[Task]:
Reproduce the data in full, exactly.
+-------+
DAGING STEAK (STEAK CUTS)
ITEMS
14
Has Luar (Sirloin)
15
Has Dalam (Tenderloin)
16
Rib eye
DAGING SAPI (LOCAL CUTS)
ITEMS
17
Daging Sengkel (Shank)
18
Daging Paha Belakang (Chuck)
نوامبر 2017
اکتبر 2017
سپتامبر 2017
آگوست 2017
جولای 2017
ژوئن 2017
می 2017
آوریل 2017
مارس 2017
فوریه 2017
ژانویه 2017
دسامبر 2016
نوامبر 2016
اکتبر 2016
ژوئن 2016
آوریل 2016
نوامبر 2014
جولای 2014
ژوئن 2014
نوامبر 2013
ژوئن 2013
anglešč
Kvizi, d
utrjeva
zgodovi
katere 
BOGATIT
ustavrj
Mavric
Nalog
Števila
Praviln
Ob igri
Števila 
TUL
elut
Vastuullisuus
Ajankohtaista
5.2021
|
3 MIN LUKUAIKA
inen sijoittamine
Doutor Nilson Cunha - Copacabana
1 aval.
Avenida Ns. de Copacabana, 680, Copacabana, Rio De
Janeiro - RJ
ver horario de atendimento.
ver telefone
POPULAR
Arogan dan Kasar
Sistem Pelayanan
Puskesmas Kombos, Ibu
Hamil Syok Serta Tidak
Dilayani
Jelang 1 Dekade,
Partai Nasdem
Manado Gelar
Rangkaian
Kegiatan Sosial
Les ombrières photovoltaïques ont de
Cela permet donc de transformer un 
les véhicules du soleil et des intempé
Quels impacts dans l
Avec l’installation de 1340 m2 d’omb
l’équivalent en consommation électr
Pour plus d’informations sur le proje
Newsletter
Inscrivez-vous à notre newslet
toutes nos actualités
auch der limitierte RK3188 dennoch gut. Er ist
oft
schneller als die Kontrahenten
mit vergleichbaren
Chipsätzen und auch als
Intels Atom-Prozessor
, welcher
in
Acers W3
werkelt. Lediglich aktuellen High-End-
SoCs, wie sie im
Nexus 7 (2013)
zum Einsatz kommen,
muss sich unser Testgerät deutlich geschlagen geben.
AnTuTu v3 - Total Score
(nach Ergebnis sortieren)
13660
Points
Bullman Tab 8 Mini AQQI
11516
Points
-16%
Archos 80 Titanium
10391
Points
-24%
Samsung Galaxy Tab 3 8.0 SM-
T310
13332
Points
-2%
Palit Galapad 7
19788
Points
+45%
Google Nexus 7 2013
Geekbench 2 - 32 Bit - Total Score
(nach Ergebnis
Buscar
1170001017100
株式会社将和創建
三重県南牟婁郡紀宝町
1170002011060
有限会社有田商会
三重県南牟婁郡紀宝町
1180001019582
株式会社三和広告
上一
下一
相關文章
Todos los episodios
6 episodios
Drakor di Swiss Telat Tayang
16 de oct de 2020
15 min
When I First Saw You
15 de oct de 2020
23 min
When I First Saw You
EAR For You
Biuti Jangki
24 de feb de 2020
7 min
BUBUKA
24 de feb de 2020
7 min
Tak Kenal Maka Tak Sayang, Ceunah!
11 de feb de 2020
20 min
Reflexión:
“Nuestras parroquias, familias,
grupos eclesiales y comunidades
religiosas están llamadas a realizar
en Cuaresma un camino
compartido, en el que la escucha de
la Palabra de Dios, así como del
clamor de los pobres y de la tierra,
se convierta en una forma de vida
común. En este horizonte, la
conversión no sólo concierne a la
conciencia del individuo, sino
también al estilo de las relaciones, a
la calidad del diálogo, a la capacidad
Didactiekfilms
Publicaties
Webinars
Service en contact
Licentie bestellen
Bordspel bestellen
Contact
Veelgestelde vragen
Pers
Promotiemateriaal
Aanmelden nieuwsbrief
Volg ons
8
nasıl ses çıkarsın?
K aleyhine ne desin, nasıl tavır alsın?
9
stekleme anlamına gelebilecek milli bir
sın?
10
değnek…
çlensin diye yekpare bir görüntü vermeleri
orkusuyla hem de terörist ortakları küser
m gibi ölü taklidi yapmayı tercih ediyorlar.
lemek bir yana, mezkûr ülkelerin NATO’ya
+-------+
[Result for this task]:
DAGING STEAK (STEAK CUTS)
ITEMS
14
Has Luar (Sirloin)
15
Has Dalam (Tenderloin)
16
Rib eye
DAGING SAPI (LOCAL CUTS)
ITEMS
17
Daging Sengkel (Shank)
18
Daging Paha Belakang (Chuck)
نوامبر 2017
اکتبر 2017
سپتامبر 2017
آگوست 2017
جولای 2017
ژوئن 2017
می 2017
آوریل 2017
مارس 2017
فوریه 2017
ژانویه 2017
دسامبر 2016
نوامبر 2016
اکتبر 2016
ژوئن 2016
آوریل 2016
نوامبر 2014
جولای 2014
ژوئن 2014
نوامبر 2013
ژوئن 2013
anglešč
Kvizi, d
utrjeva
zgodovi
katere 
BOGATIT
ustavrj
Mavric
Nalog
Števila
Praviln
Ob igri
Števila 
TUL
elut
Vastuullisuus
Ajankohtaista
5.2021
|
3 MIN LUKUAIKA
inen sijoittamine
Doutor Nilson Cunha - Copacabana
1 aval.
Avenida Ns. de Copacabana, 680, Copacabana, Rio De
Janeiro - RJ
ver horario de atendimento.
ver telefone
POPULAR
Arogan dan Kasar
Sistem Pelayanan
Puskesmas Kombos, Ibu
Hamil Syok Serta Tidak
Dilayani
Jelang 1 Dekade,
Partai Nasdem
Manado Gelar
Rangkaian
Kegiatan Sosial
Les ombrières photovoltaïques ont de
Cela permet donc de transformer un 
les véhicules du soleil et des intempé
Quels impacts dans l
Avec l’installation de 1340 m2 d’omb
l’équivalent en consommation électr
Pour plus d’informations sur le proje
Newsletter
Inscrivez-vous à notre newslet
toutes nos actualités
auch der limitierte RK3188 dennoch gut. Er ist
oft
schneller als die Kontrahenten
mit vergleichbaren
Chipsätzen und auch als
Intels Atom-Prozessor
, welcher
in
Acers W3
werkelt. Lediglich aktuellen High-End-
SoCs, wie sie im
Nexus 7 (2013)
zum Einsatz kommen,
muss sich unser Testgerät deutlich geschlagen geben.
AnTuTu v3 - Total Score
(nach Ergebnis sortieren)
13660
Points
Bullman Tab 8 Mini AQQI
11516
Points
-16%
Archos 80 Titanium
10391
Points
-24%
Samsung Galaxy Tab 3 8.0 SM-
T310
13332
Points
-2%
Palit Galapad 7
19788
Points
+45%
Google Nexus 7 2013
Geekbench 2 - 32 Bit - Total Score
(nach Ergebnis
Buscar
1170001017100
株式会社将和創建
三重県南牟婁郡紀宝町
1170002011060
有限会社有田商会
三重県南牟婁郡紀宝町
1180001019582
株式会社三和広告
上一
下一
相關文章
Todos los episodios
6 episodios
Drakor di Swiss Telat Tayang
16 de oct de 2020
15 min
When I First Saw You
15 de oct de 2020
23 min
When I First Saw You
EAR For You
Biuti Jangki
24 de feb de 2020
7 min
BUBUKA
24 de feb de 2020
7 min
Tak Kenal Maka Tak Sayang, Ceunah!
11 de feb de 2020
20 min
Reflexión:
“Nuestras parroquias, familias,
grupos eclesiales y comunidades
religiosas están llamadas a realizar
en Cuaresma un camino
compartido, en el que la escucha de
la Palabra de Dios, así como del
clamor de los pobres y de la tierra,
se convierta en una forma de vida
común. En este horizonte, la
conversión no sólo concierne a la
conciencia del individuo, sino
también al estilo de las relaciones, a
la calidad del diálogo, a la capacidad
Didactiekfilms
Publicaties
Webinars
Service en contact
Licentie bestellen
Bordspel bestellen
Contact
Veelgestelde vragen
Pers
Promotiemateriaal
Aanmelden nieuwsbrief
Volg ons
8
nasıl ses çıkarsın?
K aleyhine ne desin, nasıl tavır alsın?
9
stekleme anlamına gelebilecek milli bir
sın?
10
değnek…
çlensin diye yekpare bir görüntü vermeleri
orkusuyla hem de terörist ortakları küser
m gibi ölü taklidi yapmayı tercih ediyorlar.
lemek bir yana, mezkûr ülkelerin NATO’ya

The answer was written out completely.